• **EXERCISE DATA**
■ ■ ■ ■ ■ ■ ■
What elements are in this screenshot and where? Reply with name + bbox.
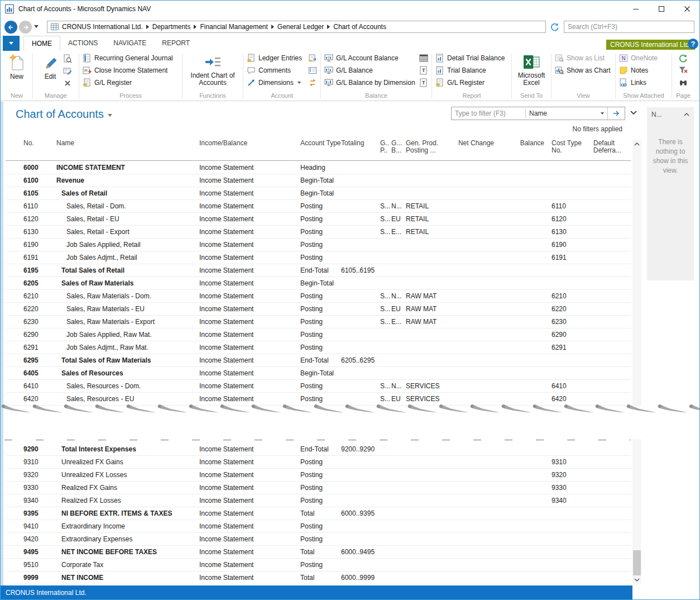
cell-net_change[interactable] — [453, 482, 494, 494]
cell-totaling[interactable]: 6205..6295 — [341, 354, 380, 366]
help-button[interactable]: ? — [688, 39, 698, 49]
cell-no[interactable]: 6420 — [23, 393, 56, 405]
cell-account_type[interactable]: Begin-Total — [300, 187, 341, 199]
cell-no[interactable]: 6100 — [23, 174, 56, 187]
table-row-9290[interactable]: 9290Total Interest ExpensesIncome Statem… — [6, 443, 631, 456]
cell-balance[interactable] — [494, 546, 544, 558]
table-row-6100[interactable]: 6100RevenueIncome StatementBegin-Total — [6, 174, 631, 187]
cell-net_change[interactable] — [453, 187, 494, 199]
cell-no[interactable]: 6410 — [23, 380, 56, 392]
cell-account_type[interactable]: Begin-Total — [300, 277, 341, 289]
cell-name[interactable]: Sales, Resources - Dom. — [56, 380, 199, 392]
cell-gpt[interactable]: S... — [380, 200, 391, 212]
cell-gpp[interactable]: RAW MAT — [406, 290, 453, 302]
cell-account_type[interactable]: Posting — [300, 469, 341, 481]
cell-default_deferral[interactable] — [593, 341, 631, 354]
table-row-9999[interactable]: 9999NET INCOMEIncome StatementTotal6000.… — [6, 572, 631, 584]
cell-cost_type_no[interactable] — [544, 533, 593, 545]
cell-gpt[interactable] — [380, 507, 391, 520]
cell-cost_type_no[interactable] — [544, 443, 593, 455]
notes-button[interactable]: Notes — [618, 64, 669, 76]
cell-gbp[interactable] — [391, 187, 406, 199]
cell-gbp[interactable]: E... — [391, 226, 406, 238]
tab-navigate[interactable]: NAVIGATE — [106, 36, 154, 51]
cell-net_change[interactable] — [453, 546, 494, 558]
cell-name[interactable]: Total Sales of Raw Materials — [56, 354, 199, 366]
cell-marker[interactable] — [6, 367, 23, 379]
collapse-chevron-icon[interactable] — [684, 112, 689, 117]
cell-cost_type_no[interactable] — [544, 572, 593, 584]
cell-balance[interactable] — [494, 328, 544, 341]
cell-cost_type_no[interactable] — [544, 161, 593, 174]
cell-default_deferral[interactable] — [593, 264, 631, 277]
cell-account_type[interactable]: Posting — [300, 316, 341, 328]
column-header[interactable]: Balance — [494, 139, 544, 160]
cell-gbp[interactable] — [391, 264, 406, 277]
cell-gpt[interactable] — [380, 328, 391, 341]
cell-no[interactable]: 6120 — [23, 213, 56, 225]
cell-gbp[interactable] — [391, 239, 406, 251]
table-row-6120[interactable]: 6120Sales, Retail - EUIncome StatementPo… — [6, 213, 631, 226]
cell-gpt[interactable] — [380, 494, 391, 507]
cell-name[interactable]: Total Sales of Retail — [56, 264, 199, 277]
cell-default_deferral[interactable] — [593, 494, 631, 507]
cell-cost_type_no[interactable] — [544, 174, 593, 187]
cell-gbp[interactable] — [391, 520, 406, 532]
cell-income_balance[interactable]: Income Statement — [199, 174, 300, 187]
cell-default_deferral[interactable] — [593, 559, 631, 571]
cell-name[interactable]: Sales, Raw Materials - EU — [56, 303, 199, 315]
cell-net_change[interactable] — [453, 533, 494, 545]
cell-marker[interactable] — [6, 277, 23, 289]
table-row-6195[interactable]: 6195Total Sales of RetailIncome Statemen… — [6, 264, 631, 277]
cell-marker[interactable] — [6, 456, 23, 468]
cell-totaling[interactable]: 6000..9999 — [341, 572, 380, 584]
cell-cost_type_no[interactable]: 9320 — [544, 469, 593, 481]
cell-income_balance[interactable]: Income Statement — [199, 507, 300, 520]
cell-net_change[interactable] — [453, 507, 494, 520]
scrollbar-thumb[interactable] — [633, 550, 641, 575]
cell-default_deferral[interactable] — [593, 226, 631, 238]
cell-gpt[interactable]: S... — [380, 380, 391, 392]
cell-gpp[interactable] — [406, 367, 453, 379]
table-row-6000[interactable]: 6000INCOME STATEMENTIncome StatementHead… — [6, 161, 631, 174]
cell-cost_type_no[interactable]: 6220 — [544, 303, 593, 315]
cell-account_type[interactable]: Posting — [300, 380, 341, 392]
column-header[interactable]: No. — [23, 139, 56, 160]
cell-gbp[interactable] — [391, 161, 406, 174]
cell-balance[interactable] — [494, 239, 544, 251]
cell-gbp[interactable] — [391, 469, 406, 481]
cell-marker[interactable] — [6, 316, 23, 328]
column-header[interactable]: Totaling — [341, 139, 380, 160]
cell-marker[interactable] — [6, 303, 23, 315]
table-row-6291[interactable]: 6291Job Sales Adjmt., Raw Mat.Income Sta… — [6, 341, 631, 354]
cell-name[interactable]: Job Sales Applied, Retail — [56, 239, 199, 251]
cell-totaling[interactable]: 6105..6195 — [341, 264, 380, 277]
cell-marker[interactable] — [6, 341, 23, 354]
cell-income_balance[interactable]: Income Statement — [199, 533, 300, 545]
cell-name[interactable]: Extraordinary Income — [56, 520, 199, 532]
cell-no[interactable]: 9510 — [23, 559, 56, 571]
cell-income_balance[interactable]: Income Statement — [199, 239, 300, 251]
cell-income_balance[interactable]: Income Statement — [199, 393, 300, 405]
cell-gpp[interactable] — [406, 456, 453, 468]
cell-no[interactable]: 9495 — [23, 546, 56, 558]
links-button[interactable]: Links — [618, 77, 669, 88]
cell-name[interactable]: Extraordinary Expenses — [56, 533, 199, 545]
cell-net_change[interactable] — [453, 277, 494, 289]
cell-income_balance[interactable]: Income Statement — [199, 200, 300, 212]
cell-net_change[interactable] — [453, 393, 494, 405]
cell-gbp[interactable] — [391, 277, 406, 289]
cell-account_type[interactable]: Begin-Total — [300, 174, 341, 187]
table-row-9495[interactable]: 9495NET INCOME BEFORE TAXESIncome Statem… — [6, 546, 631, 559]
cell-income_balance[interactable]: Income Statement — [199, 316, 300, 328]
cell-default_deferral[interactable] — [593, 174, 631, 187]
cell-gbp[interactable] — [391, 456, 406, 468]
cell-gbp[interactable]: N... — [391, 200, 406, 212]
cell-no[interactable]: 9290 — [23, 443, 56, 455]
table-row-6190[interactable]: 6190Job Sales Applied, RetailIncome Stat… — [6, 239, 631, 251]
cell-gbp[interactable]: EU — [391, 393, 406, 405]
cell-balance[interactable] — [494, 482, 544, 494]
column-header[interactable]: Default Deferra... — [593, 139, 631, 160]
cell-balance[interactable] — [494, 443, 544, 455]
cell-gbp[interactable]: E... — [391, 316, 406, 328]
■ ■ ■ ■ ■ ■ ■
A single figure is the answer: the number of lines in the listing where "RetailIncome" occurs.

2